URL detection result of find method changed in v3 ?
When using find method to detect URL, I found that the detection results were different in v3 when there were no spaces before and after the URL.
v2
// URL
foo http://example.com bar
foo http://example.combar
foohttp://example.com bar
foohttp://example.combar
テストhttp://example.comテスト
v3
// URL
foo http://example.com bar
foo http://example.combar
foohttp://example.com bar
// Not URL
foohttp://example.combar
テストhttp://example.comテスト
Is this expected behavior?
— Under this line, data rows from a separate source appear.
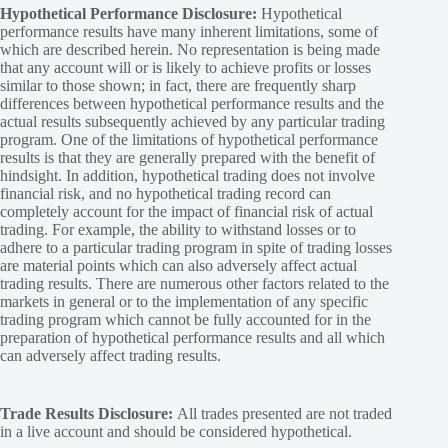
Hypothetical Performance Disclosure:
Hypothetical
performance results have many inherent limitations, some of
which are described herein. No representation is being made
that any account will or is likely to achieve profits or losses
similar to those shown; in fact, there are frequently sharp
differences between hypothetical performance results and the
actual results subsequently achieved by any particular trading
program. One of the limitations of hypothetical performance
results is that they are generally prepared with the benefit of
hindsight. In addition, hypothetical trading does not involve
financial risk, and no hypothetical trading record can
completely account for the impact of financial risk of actual
trading. For example, the ability to withstand losses or to
adhere to a particular trading program in spite of trading losses
are material points which can also adversely affect actual
trading results. There are numerous other factors related to the
markets in general or to the implementation of any specific
trading program which cannot be fully accounted for in the
preparation of hypothetical performance results and all which
can adversely affect trading results.
Trade Results Disclosure:
All trades presented are not traded
in a live account and should be considered hypothetical.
If so, I would like to see the following fix, even if it’s only for multi-byte characters, because we often write like this in Japanese.
// URL
foo http://example.com bar
foo http://example.combar
foohttp://example.com bar
テストhttp://example.comテスト
// Not URL
foohttp://example.combar
ref: #315
Hi @sunadoi, thanks for reporting.
The reasons for this regression in v3 are a bit complex related to the extended parsing I added to support Internationalized Domain Names (IDN). The parser now recognizes テスト as words, where in v2 they were treated as unknown symbols. The parser is greedy (tries to identify the longest possible tokens without backtracking) and since there is no delimiting whitespace it treats テストhttp as a word and the rest as an invalid URL.
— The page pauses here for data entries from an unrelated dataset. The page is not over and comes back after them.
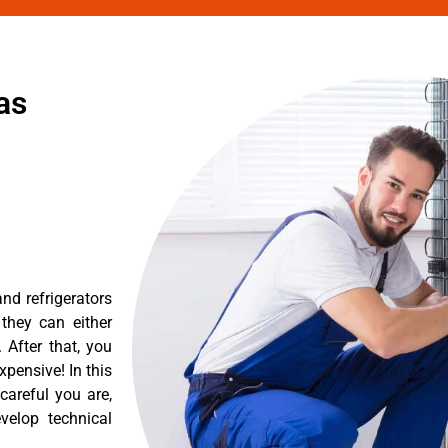
as
nd refrigerators
they can either
After that, you
pensive! In this
careful you are,
velop technical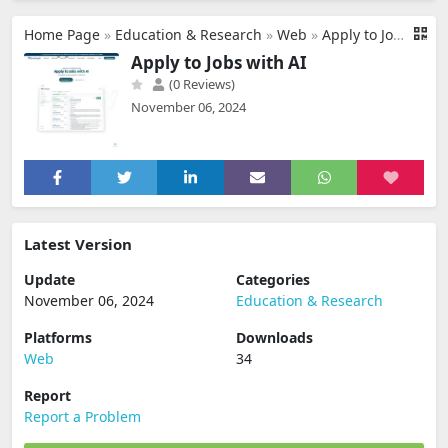
Home Page
»
Education & Research
»
Web
»
Apply to Jobs with AI
Apply to Jobs with AI
(0 Reviews)
November 06, 2024
Latest Version
Update
Categories
November 06, 2024
Education & Research
Platforms
Downloads
Web
34
Report
Report a Problem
I believe I can fix this by making a distinction in the parser between ASCII words and non-ASCII words. Unfortunately, because of ambiguity in these types of examples, the best I can get with this plugin will be the following (I used {{}} to mark which portions of text will be identified as links):
foo {{http://example.com}} bar
foo {{http://example.combar}}
foohttp://{{example.com}} bar
テスト{{http://example.comテスト}}
I hope that works for you because I unfortunately I cannot think of a good strategy to cover all edge cases like this.
@nfrasser
Thank you for your kind explanation. The fix you suggested works for me. I’ll be happy to see it😄
Fixed in the latest v4 release.